Não é sobre querer que meu trabalho tenha uma marca autoral, ao menos não conscientemente. Talvez seja sobre situações em que me sinto mais confortável, quando sinto que “funciona”. E funcionar pra mim tem um tripé: consegui esclarecer esse ideia? Ele comunica a natureza da demanda/cliente? E por fim, a escolha se “sustenta” visualmente?
“A publicação contrapõe um ensaio fotográfico impresso em 3 tons de preto documentando o processo de trabalho do designer/artista com um ensaio crítico e entrevista. [...] As fotografias são impressas usando uma técnica de 3 tintas pretas que se somam para compor luz/sombra e meios-tons.” – Projeto “Resgate na Natureza” (2014) para o artista e designer de móveis Hugo França.

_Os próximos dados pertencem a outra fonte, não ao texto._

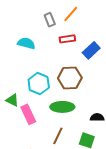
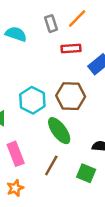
cyan semicircle: (26, 43) -> (16, 34), moved
green ellipse: (62, 107) -> (59, 131), turned 50
pink rectangle: (28, 114) -> (16, 154), moved

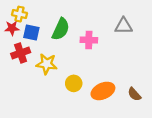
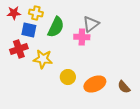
yellow cross: (20, 14) -> (36, 13), moved
gray triangle: (124, 26) -> (91, 24), moved, turned -36
red star: (12, 28) -> (14, 13), moved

Algum tempo depois de formado, fui convidado para palestrar em algumas turmas do SENAC: a iniciante e a que estava prestes a se formar. Disso veio uma palestra-panfleto que se chama “7 coisas que não aprendi na faculdade”, e que eu constantemente atualizo. Tenho preparado inclusive uma nova versão, e compartilho aqui esses 7 tópicos/lições. São meio que minha ética de trabalho que está em constante elaboração. Por um lado são lições valiosas que aprendi na prática, por outro lado são tentativas de tentar entender o que me define como profissional. Pode ser que sirva. Ou pode ser que fazer esse mesmo exercício de tentar se entender já seja a maior lição em si:
1 Design = Diálogo. 2 Faça associações improváveis. 3 Não conte com a sorte, seja cara de pau. 4 Menos forma e mais atitude. 5 Conhece-te a ti mesmo. 6 Deixe o ar de fora entrar. 7 Design não é o suficiente.